Salgado v. Matsui

Annotate this Case
[Civ. No. 2943. Fourth Dist. Dec. 2, 1941.]

JOE SALGADO, Respondent, v. ROY S. MATSUI et al., Appellants.

COUNSEL

Parker & Stanbury, Harry D. Parker, Raymond G. Stanbury and John Y. Maeno for Appellants.

N. D. Meyer and Forgy, Reinhaus & Forgy for Respondent.

OPINION

BARNARD, P. J.

This is an action for damages for personal injuries and property damage resulting from a collision between an automobile driven by the plaintiff and a truck driven by one of the defendants and owned by the other defendants. On a first trial a jury returned a verdict in favor of the plaintiff for $7833. A new trial was granted because of conceded errors in the instructions. By stipulation, the cause was submitted to the trial judge upon the transcript of the evidence received at the former trial. The trial judge also visited the scene of the accident. The court found in favor of the plaintiff upon all of the issues, and awarded damages in the same amount as the verdict of the jury.

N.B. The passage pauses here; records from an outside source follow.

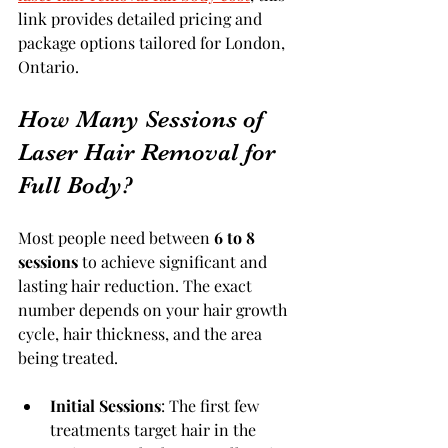
link provides detailed pricing and 
package options tailored for London, 
Ontario.
How Many Sessions of 
Laser Hair Removal for 
Full Body?
Most people need between 
6 to 8 
sessions
 to achieve significant and 
lasting hair reduction. The exact 
number depends on your hair growth 
cycle, hair thickness, and the area 
being treated.
Initial Sessions
: The first few 
treatments target hair in the 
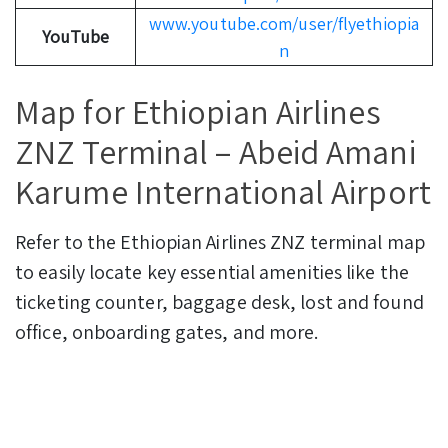
www.youtube.com/user/flyethiopia
YouTube
n
Map for Ethiopian Airlines
ZNZ Terminal – Abeid Amani
Karume International Airport
Refer to the Ethiopian Airlines ZNZ terminal map
to easily locate key essential amenities like the
ticketing counter, baggage desk, lost and found
office, onboarding gates, and more.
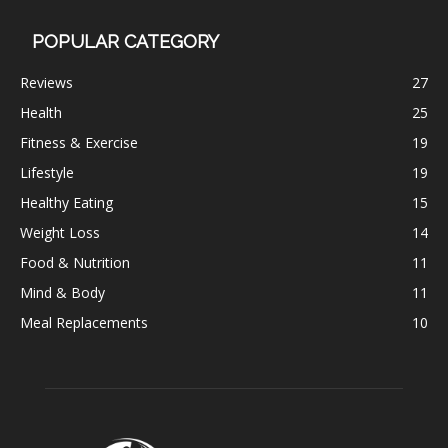
POPULAR CATEGORY
Reviews
27
Health
25
Fitness & Exercise
19
Lifestyle
19
Healthy Eating
15
Weight Loss
14
Food & Nutrition
11
Mind & Body
11
Meal Replacements
10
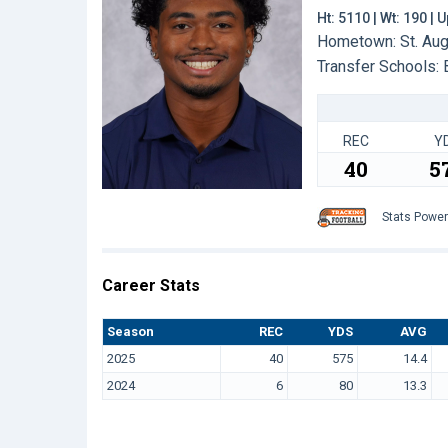
Ht: 5110 | Wt: 190 |
Hometown: St. Aug
Transfer Schools:
REC
Y
40
5
Stats Powe
Career Stats
Season
REC
YDS
AVG
2025
40
575
14.4
2024
6
80
13.3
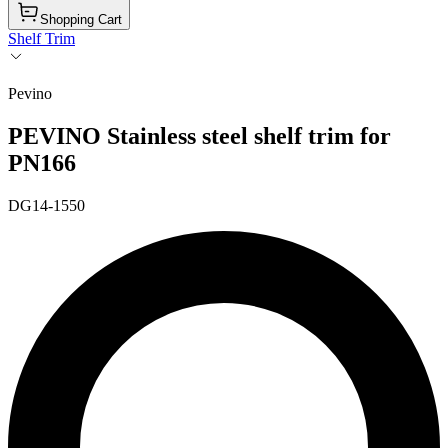
Shopping Cart
Shelf Trim
Pevino
PEVINO Stainless steel shelf trim for
PN166
DG14-1550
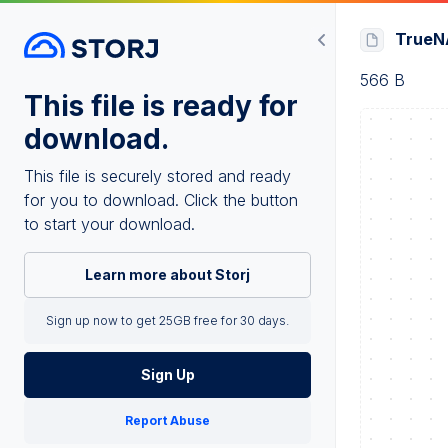
TrueNA
566 B
This file is ready for
download.
This file is securely stored and ready
for you to download. Click the button
to start your download.
Learn more about Storj
Sign up now to get 25GB free for 30 days.
Sign Up
Report Abuse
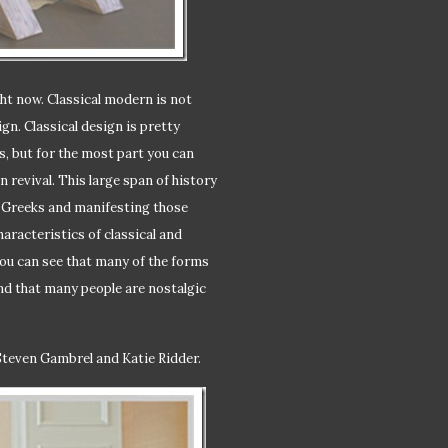
ght now. Classical modern is not
ign. Classical design is pretty
, but for the most part you can
 revival. This large span of history
d Greeks and manifesting those
aracteristics of classical and
 you can see that many of the forms
und that many people are nostalgic
Steven Gambrel and Katie Ridder.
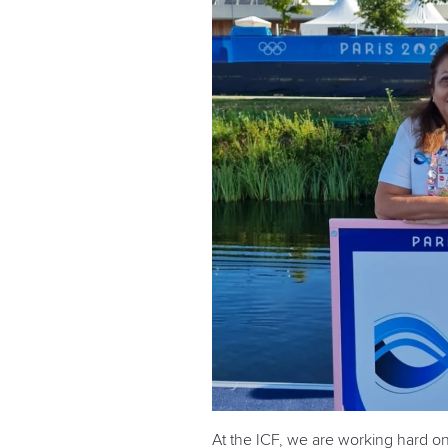
At the ICF, we are working hard o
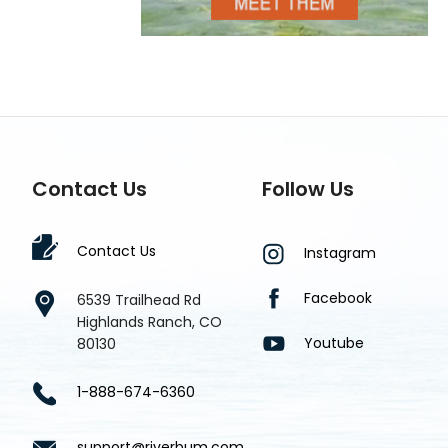
Contact Us
Follow Us
Contact Us
Instagram
Facebook
6539 Trailhead Rd
Highlands Ranch, CO
Youtube
80130
1-888-674-6360
support@riverbum.com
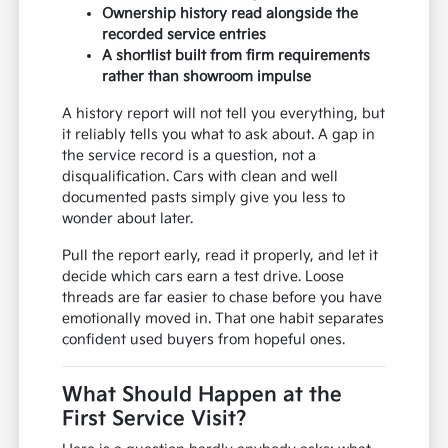
Ownership history read alongside the
recorded service entries
A shortlist built from firm requirements
rather than showroom impulse
A history report will not tell you everything, but
it reliably tells you what to ask about. A gap in
the service record is a question, not a
disqualification. Cars with clean and well
documented pasts simply give you less to
wonder about later.
Pull the report early, read it properly, and let it
decide which cars earn a test drive. Loose
threads are far easier to chase before you have
emotionally moved in. That one habit separates
confident used buyers from hopeful ones.
What Should Happen at the
First Service Visit?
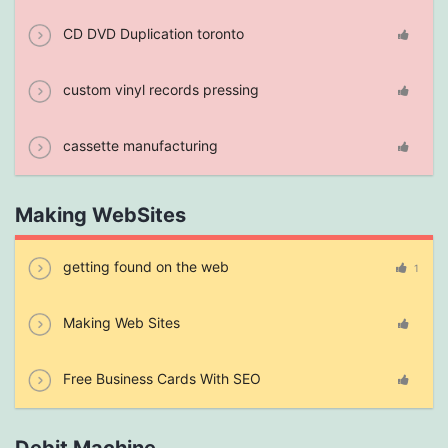
CD DVD Duplication toronto
custom vinyl records pressing
cassette manufacturing
Making WebSites
getting found on the web
1
Making Web Sites
Free Business Cards With SEO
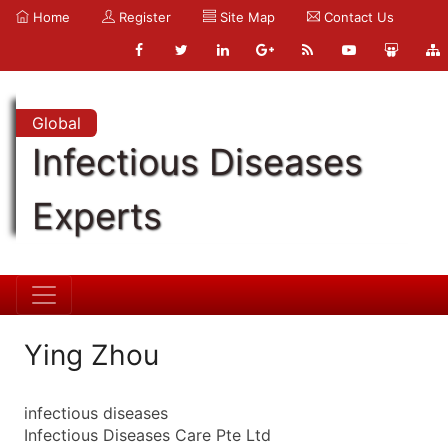
Home
Register
Site Map
Contact Us
Global
Infectious Diseases
Experts
Ying Zhou
infectious diseases
Infectious Diseases Care Pte Ltd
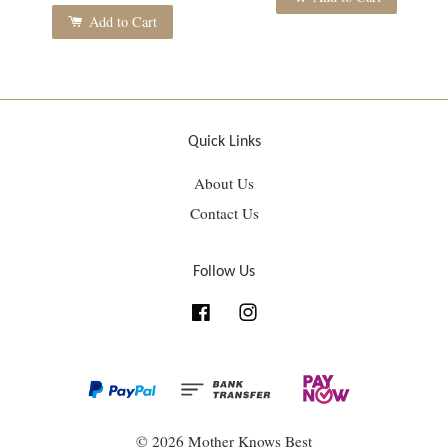
Add to Cart
Quick Links
About Us
Contact Us
Follow Us
Facebook
Instagram
© 2026 Mother Knows Best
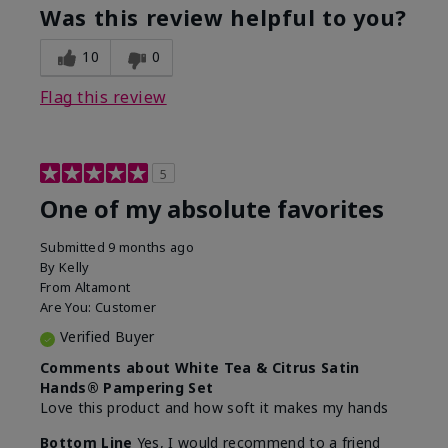
Was this review helpful to you?
10
0
Flag this review
5
One of my absolute favorites
Submitted
9 months ago
By
Kelly
From
Altamont
Are You:
Customer
Verified Buyer
Comments about White Tea & Citrus Satin
Hands® Pampering Set
Love this product and how soft it makes my hands
Bottom Line
Yes, I would recommend to a friend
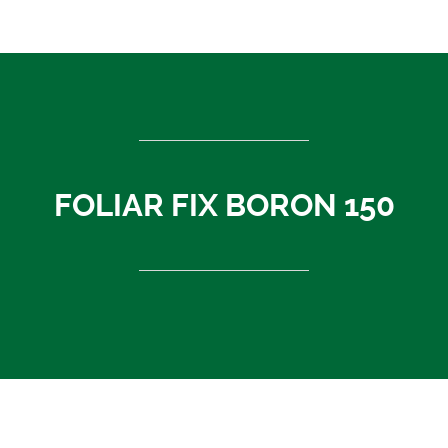
ASEAN countries
Cambodia
Rest of Asia
Thailand
Vietnam
India
FOLIAR FIX BORON 150
Indonesia
Sri Lanka
China
News
About Us
Contact
FOLIAR FIX BORON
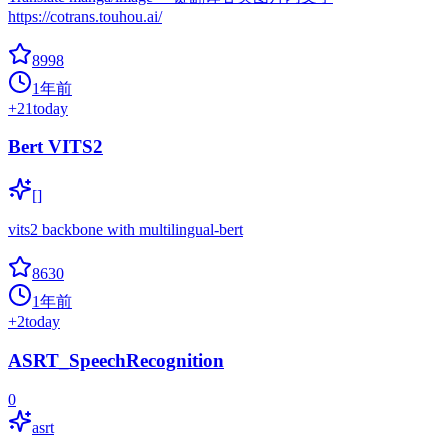
https://cotrans.touhou.ai/
8998
1年前
+
21
today
Bert VITS2
[]
vits2 backbone with multilingual-bert
8630
1年前
+
2
today
ASRT_SpeechRecognition
0
asrt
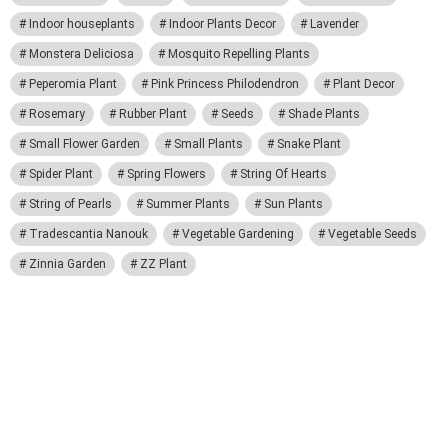
Indoor houseplants
Indoor Plants Decor
Lavender
Monstera Deliciosa
Mosquito Repelling Plants
Peperomia Plant
Pink Princess Philodendron
Plant Decor
Rosemary
Rubber Plant
Seeds
Shade Plants
Small Flower Garden
Small Plants
Snake Plant
Spider Plant
Spring Flowers
String Of Hearts
String of Pearls
Summer Plants
Sun Plants
Tradescantia Nanouk
Vegetable Gardening
Vegetable Seeds
Zinnia Garden
ZZ Plant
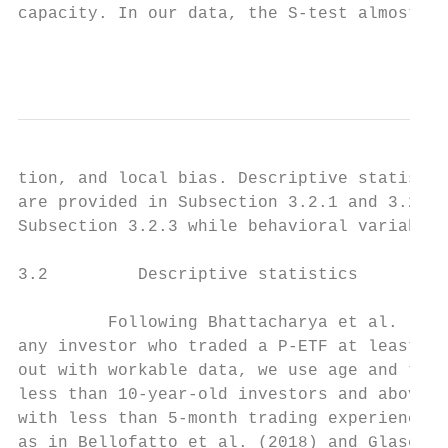
capacity. In our data, the S-test almost co
                                           
tion, and local bias. Descriptive statistic
are provided in Subsection 3.2.1 and 3.2.2,
Subsection 3.2.3 while behavioral variables
3.2         Descriptive statistics

         Following Bhattacharya et al. (201
any investor who traded a P-ETF at least on
out with workable data, we use age and trad
less than 10-year-old investors and above 1
with less than 5-month trading experience i
as in Bellofatto et al. (2018) and Glaser a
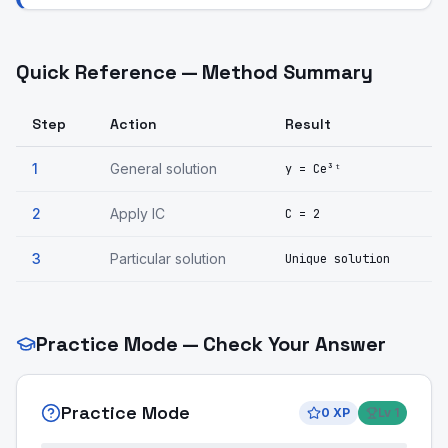
Quick Reference — Method Summary
Step
Action
Result
1
General solution
y = Ce³ᵗ
2
Apply IC
C = 2
3
Particular solution
Unique solution
Practice Mode — Check Your Answer
Practice Mode
0
XP
Lv
1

From the judgment entered, the defendants have appealed.

The collision occurred at about 6:30 p. m. on August 18, 1940, a few miles southerly from Santa Ana and near the intersection of Highway 101 and Culver Road. At that point Highway 101 is a three-lane highway and Culver Road, which intersects it at approximately right angles, is a paved highway. As you approach this intersection from the north Highway 101 curves to the right so that the intersection is on the curve, and there is also a slight rise in grade at that point.

On the occasion in question the respondent was driving southerly on the right-hand side of Highway 101. As he approached this intersection he turned toward the middle [48 Cal. App. 2d 232] lane, straddling the first white line and at the same time extended his left arm signaling for a left turn, with the intention of turning to the left on Culver Road. As he neared the intersection he moved further to the left until his car was almost or entirely in the middle lane. He slowed down and was traveling about ten miles an hour at the time of the collision, which occurred 98 feet northerly from the intersection. As the respondent was thus proceeding the driver of the appellant's truck, who will be referred to as the appellant, was approaching the same intersection from a southerly direction. There is evidence that he was traveling at from 50 to 55 miles an hour, and it appears without dispute that he was traveling in the center lane or that at least one-half of his truck was in that lane. The truck struck the respondent's car a short distance northerly from the intersection, damaging that car along its entire left side. The respondent's left arm, which was extended in a left-turn signal, was so badly injured that it was necessary to amputate it near the middle of the forearm.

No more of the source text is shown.